Greenpeace had threatened to mount protests over this year's seal hunt, but
in Vega they've seen no signs from Greenpeace yet.
April
1, 2005
Arctic expeditions
stranded in Russia
The Aftenposten newspaper
says a power-play among Russian bureaucrats has stranded three expeditions that
planned to trek over the North Pole this spring.
Liv Arnesen of Norway and
her partner Ann Bancroft of the United States are among those stuck in the Siberian
town of Khatanga.
Bancroft and Arnesen want
to ski and ski-sail over the frozen Arctic Ocean and around the North Pole.
But Arnesen told the Aftenposten
newspaper that she and Bancroft have become pawns "in a bigger game"

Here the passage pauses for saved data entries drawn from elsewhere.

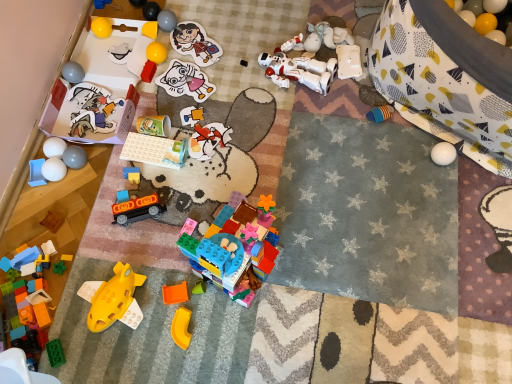 The width and height of the screenshot is (512, 384). I want to click on vacant space that's between translucent orange plastic toy at center, the fourth toy in the right-to-left sequence, and matte gray ball at upper center, which is the 18th toy in left-to-right order, so [178, 124]. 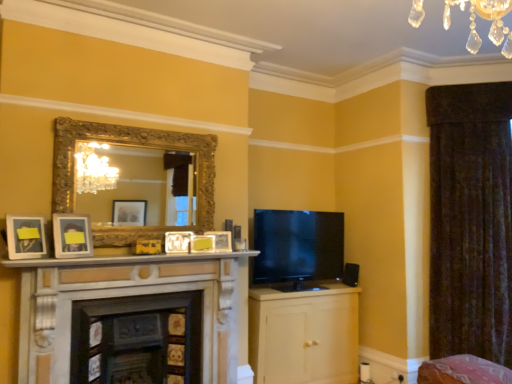 You are a GUI agent. You are given a task and a screenshot of the screen. Output one action in this format:
    pyautogui.click(x=<x>, y=<y>)
    Task: Click on the free point below matte silver picture frame at center, the fourth picture frame in the right-to-left sequence (from a real-world perspective)
    The image size is (512, 384).
    Given the screenshot: What is the action you would take?
    pyautogui.click(x=145, y=249) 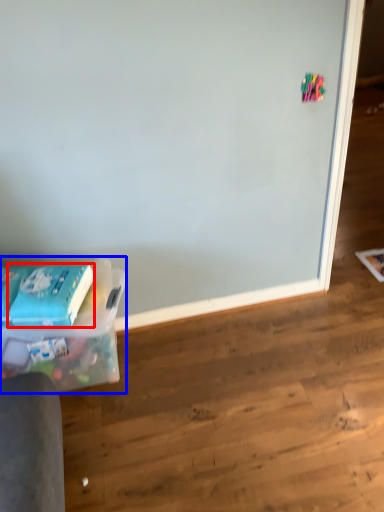 Question: Which point is closer to the camera, paperback book (highlighted by a red box) or box (highlighted by a blue box)?

Choices:
 (A) paperback book
 (B) box

Answer: (B)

that involves powerful players in Moscow who are vying to control tourism in
parts of the Arctic.
The Norwegian Embassy in
Moscow has tried to intervene, and Russian authorities issued all the papers
and permits needed to make the part of the polar expedition that goes over Russian
territory.
But in mid-March, Russian
soldiers carrying Kalishnikov weapons surrounded the two helicopters Arnesen
and Bancroft planned to use to fly to their starting point of Cape Arktichesky.
The soldiers showed up,
Arnesen said, after they had loaded their equipment into the helicopters.
"Military authorities
in Murmansk have, after orders from someone in Moscow, called the airport and
given orders that we can't fly north," said Arnesen.

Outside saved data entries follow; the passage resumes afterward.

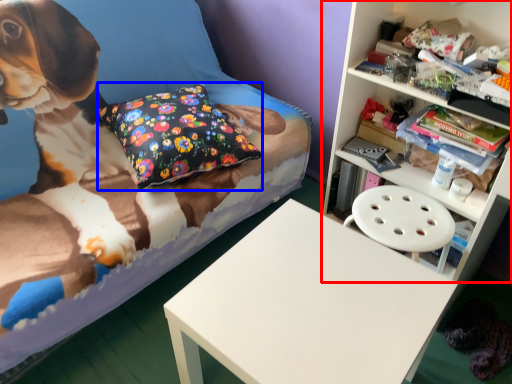 Question: Among these objects, which one is farthest to the camera, shelf (highlighted by a red box) or pillow (highlighted by a blue box)?

Choices:
 (A) shelf
 (B) pillow

Answer: (B) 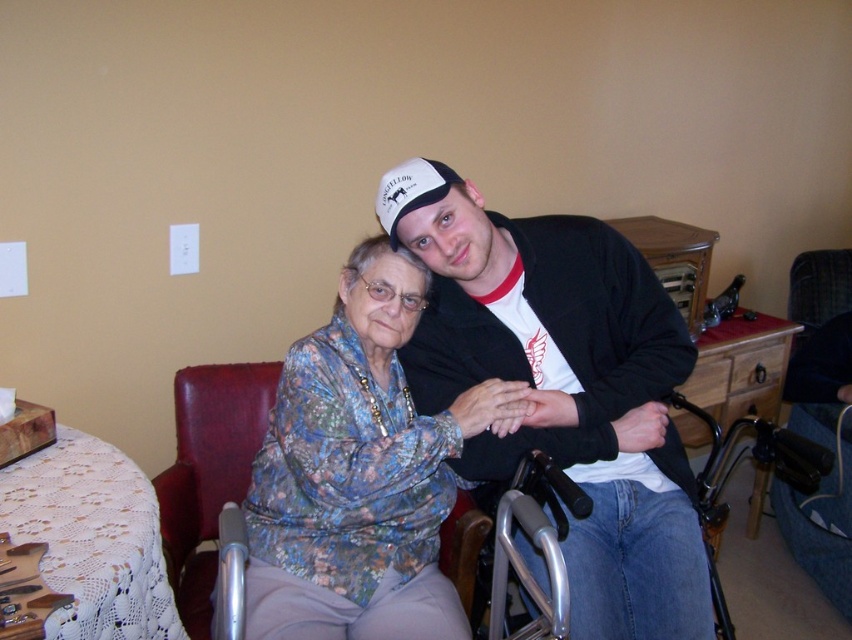 Which of these two, floral fabric blouse at center or silver metallic wheelchair at lower right, stands shorter?

Standing shorter between the two is silver metallic wheelchair at lower right.

Can you confirm if floral fabric blouse at center is positioned above silver metallic wheelchair at lower right?

Indeed, floral fabric blouse at center is positioned over silver metallic wheelchair at lower right.

Which is behind, point (413, 296) or point (707, 484)?

Point (707, 484)

Where is `floral fabric blouse at center`? floral fabric blouse at center is located at coordinates (360, 474).

Image resolution: width=852 pixels, height=640 pixels. What do you see at coordinates (208, 472) in the screenshot?
I see `leather at left` at bounding box center [208, 472].

Is leather at left to the right of white matte baseball cap at upper center from the viewer's perspective?

No, leather at left is not to the right of white matte baseball cap at upper center.

The width and height of the screenshot is (852, 640). I want to click on leather at left, so click(x=208, y=472).

The width and height of the screenshot is (852, 640). I want to click on leather at left, so click(x=208, y=472).

Can you confirm if matte black jacket at center is positioned below silver metallic wheelchair at lower right?

No, matte black jacket at center is not below silver metallic wheelchair at lower right.

Consider the image. Does matte black jacket at center have a smaller size compared to silver metallic wheelchair at lower right?

Incorrect, matte black jacket at center is not smaller in size than silver metallic wheelchair at lower right.

Does point (444, 394) come behind point (527, 464)?

Yes, point (444, 394) is behind point (527, 464).

Find the location of a particular element. This screenshot has height=640, width=852. matte black jacket at center is located at coordinates (563, 387). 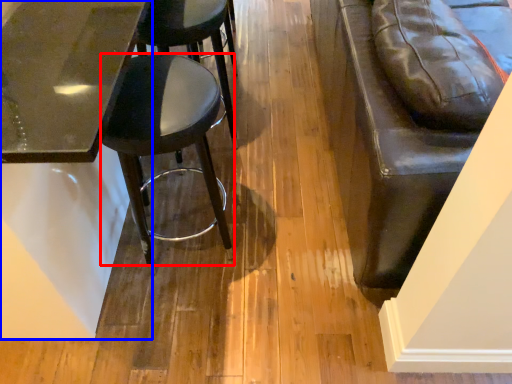 Question: Which object is further to the camera taking this photo, stool (highlighted by a red box) or table (highlighted by a blue box)?

Choices:
 (A) stool
 (B) table

Answer: (A)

Arnesen said the 2,750-kilometer
expedition around the North Pole to Ward Hunt Island should have started by
February 25.
They need to reach the
North Pole by the end of April to get back over the ice to Canada.
Two other expeditions are
also stuck in Khatanga, one involving a British woman going solo and another
with adventurers from the Netherlands, the U.S. and Norway.
April
1, 2005
Canada's melting glaciers
raising sea levels
Recent research conducted
by NASA scientists says Canada's ice caps and glaciers have a large influence
on Earth's changing climate and are already causing the global sea level to
rise.
Canada's Arctic is covered
by approximately 150,000 square kilometers of ice. While this land area is tiny
compared to Antarctica's 113.5 million square kilometers, and Greenland's 1.7
million square kilometers of ice coverage, it is still quite significant, says
NASA.
Waleed Abdalati, head of
the Cryospheric Sciences Branch at NASA's Goddard Space Flight Center published
research recently in the Journal of Geophysical Research showing that Canada's
Arctic ice is already one of the most important sources of global changes in
sea levels.
Abdalati and his colleagues
say Canada's Arctic ice is important because the huge area covered by these
ice caps and the dramatic changes that have taken place in the Arctic climate
in recent years.
Over the next century,
melting glaciers and ice caps outside of Greenland and Antarctica are expected
to raise global sea levels by 20 to 40 centimeters.